The economy is relatively strong, certainly compared to the past several years. More people are flying. But the number of seats in the air hasn’t kept pace.
- This means planes are full.
- That drives up the price of tickets
- And makes award tickets harder to come by.
“Capacity discipline” began with the Great Recession. With airlines losing billions of dollars they faced extreme crisis. Passenger counts were shrinking and so airlines managed to shrink seats.
At the same time there were fewer passengers, their costs were higher, fuel was at historic highs and that represents one of the three major expenses of an airline (aircraft and labor being the two other largest).
Airlines haven’t made money historically over long periods of time. It’s a capital intensive, highly regulated, and heavily unionized industry. There are few barriers to entry (for domestic competitors) except at a handful or airports. And it’s highly cyclical.

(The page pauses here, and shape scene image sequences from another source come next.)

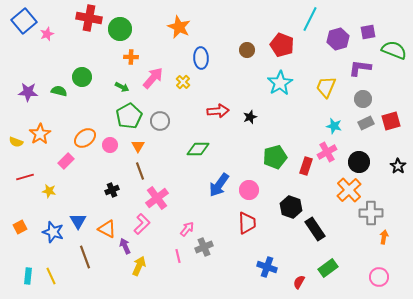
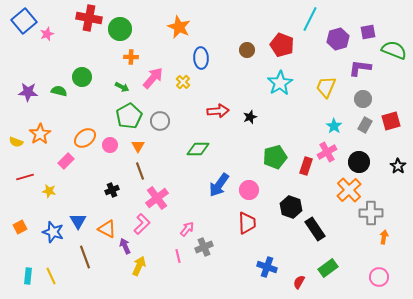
gray rectangle at (366, 123): moved 1 px left, 2 px down; rotated 35 degrees counterclockwise
cyan star at (334, 126): rotated 21 degrees clockwise
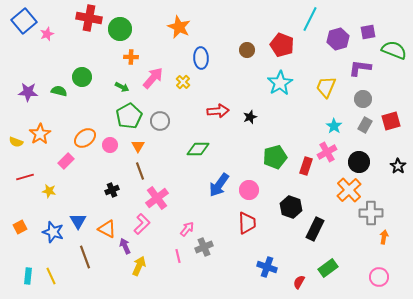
black rectangle at (315, 229): rotated 60 degrees clockwise
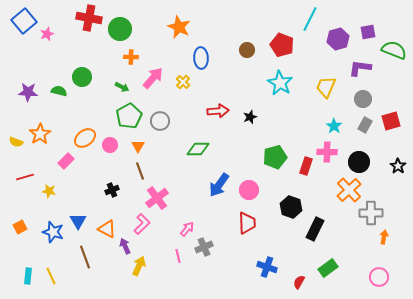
cyan star at (280, 83): rotated 10 degrees counterclockwise
pink cross at (327, 152): rotated 30 degrees clockwise
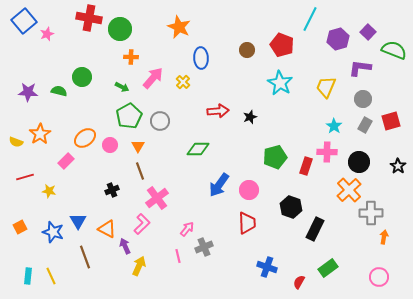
purple square at (368, 32): rotated 35 degrees counterclockwise
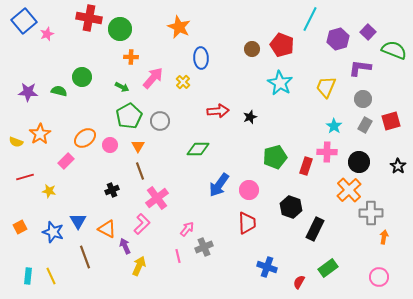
brown circle at (247, 50): moved 5 px right, 1 px up
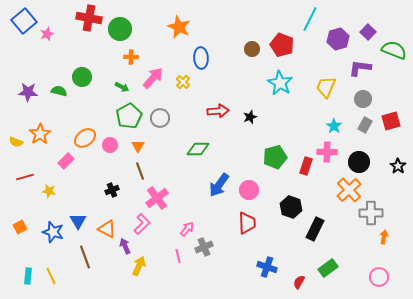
gray circle at (160, 121): moved 3 px up
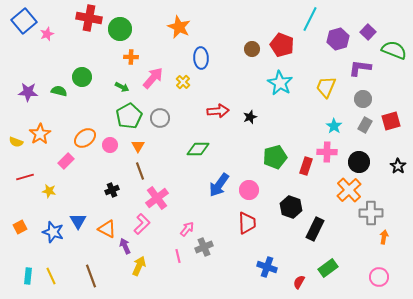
brown line at (85, 257): moved 6 px right, 19 px down
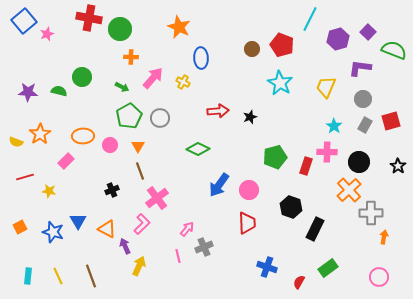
yellow cross at (183, 82): rotated 16 degrees counterclockwise
orange ellipse at (85, 138): moved 2 px left, 2 px up; rotated 35 degrees clockwise
green diamond at (198, 149): rotated 25 degrees clockwise
yellow line at (51, 276): moved 7 px right
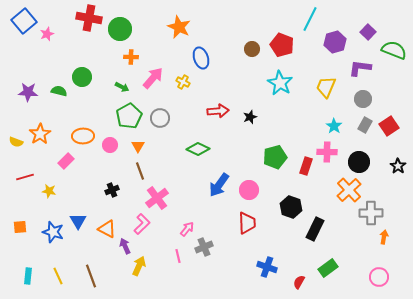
purple hexagon at (338, 39): moved 3 px left, 3 px down
blue ellipse at (201, 58): rotated 15 degrees counterclockwise
red square at (391, 121): moved 2 px left, 5 px down; rotated 18 degrees counterclockwise
orange square at (20, 227): rotated 24 degrees clockwise
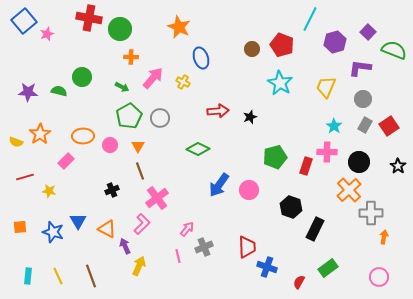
red trapezoid at (247, 223): moved 24 px down
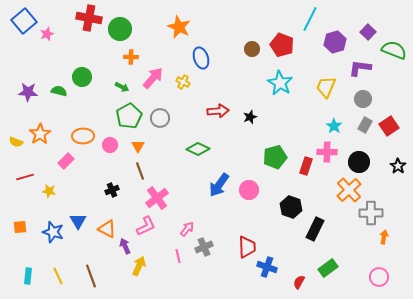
pink L-shape at (142, 224): moved 4 px right, 2 px down; rotated 20 degrees clockwise
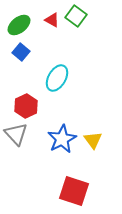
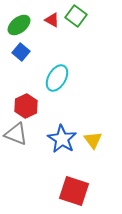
gray triangle: rotated 25 degrees counterclockwise
blue star: rotated 12 degrees counterclockwise
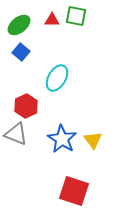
green square: rotated 25 degrees counterclockwise
red triangle: rotated 28 degrees counterclockwise
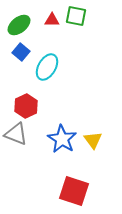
cyan ellipse: moved 10 px left, 11 px up
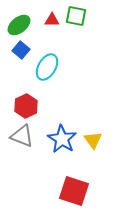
blue square: moved 2 px up
gray triangle: moved 6 px right, 2 px down
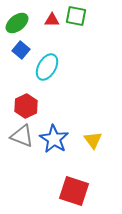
green ellipse: moved 2 px left, 2 px up
blue star: moved 8 px left
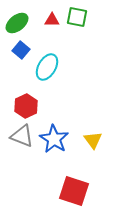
green square: moved 1 px right, 1 px down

The old Warren Buffet line rings true: the quickest way to become a millionaire, historically, was to start out with a billion dollars and invest in an airline.
- The appetite to invest in airlines seemed limitless, despite the historically poor returns.
- There’s always been a group of investors who believed what was really needed was a new airline, usually based in the city in which they happened to live.
- Existing carriers seemed to think they were in battle rather than business, they’d throw capacity into markets to drive each other out regardless of the financial consequences.
And yet somehow the historical pattern hasn’t held in recent years. Some people will blame it on mergers, but in many ways it’s the capacity discipline that has helped to drive the mergers as much as the other way around.
The biggest exception has been Virgin America, which since inception has lit money on fire entering markets and driving down prices. But its route network is limited, and in most recent times even it has done better and priced closer to pre-existing market.
So, is domestic capacity ever going to increase?
According to my crystal ball, if fuel prices remain low then yes — at least one airline will experiment growing capacity believing that new routes and extra flights can be profitable with a lower cost structure in place.
And if one airline does, others will follow. That will drive down prices.
What points to this is:
- Decent economic environment
- Lower costs
- Historical behavior in the industry
The airline industry has always been cyclical, it would be unwise to bet that these patterns have changed, that we’ve reached ‘the end of history’ in commercial aviation in the United States.